A Proof of Concept deformer node, Autodesk® Maya® Plugin.
The plug-in isn't intended for production use, it's highly unstable: crashes on heavy geometry, doesn't handle exceptions, uses blocked ranges, etc.
The CPU part is multithreaded using Intel TBB, the GPU part is mostly implemented with custom kernels and uses the cuBLAS batched subroutine for matrix inversion. There're several ways to make it faster, e.g., to use more intensively cuBLAS so as to fully utilise hardware, to use more clever parallel reduction functions and whatnot.
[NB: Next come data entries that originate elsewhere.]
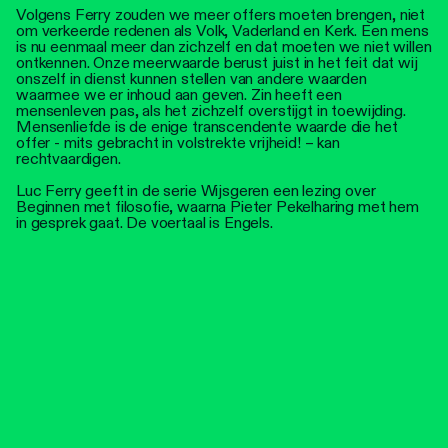
Volgens Ferry zouden we meer offers moeten brengen, niet
om verkeerde redenen als Volk, Vaderland en Kerk. Een mens
is nu eenmaal meer dan zichzelf en dat moeten we niet willen
ontkennen. Onze meerwaarde berust juist in het feit dat wij
onszelf in dienst kunnen stellen van andere waarden
waarmee we er inhoud aan geven. Zin heeft een
mensenleven pas, als het zichzelf overstijgt in toewijding.
Mensenliefde is de enige transcendente waarde die het
offer - mits gebracht in volstrekte vrijheid! – kan
rechtvaardigen.
Luc Ferry geeft in de serie Wijsgeren een lezing over
Beginnen met filosofie, waarna Pieter Pekelharing met hem
in gesprek gaat. De voertaal is Engels.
The deformer implements the basic algorithm described in the paper
Alias|wavefront "Skinning Characters using Surface-Oriented Free-Form Deformations"
The algorithm for finding a distance from a point to a triangle is from the document made by Geometric Tools, LLC
https://www.geometrictools.com/Documentation/DistancePoint3Triangle3.pdf
The testing data was quite small, nonetheless it gave some insights. At first glance, the GPU mode doesn't perform well in comparison to its CPU counterpart.
However, it seems that the bottleneck is the memory allocations on a GPU and the data transfers between a GPU and a CPU. The actual computations on a GPU increase with the noticeable lower rate than on a CPU. In the current implementation the CUDA part allocates, transfers and frees all necessary data on every call during the deformation. Static data storage for pointers to device memory or using Unified Memory can solve the problem.
The repository contains a csv file with the benchmarks, either R (ggplot) or python (matplotlib) script can be used in order to visualise the data as plots.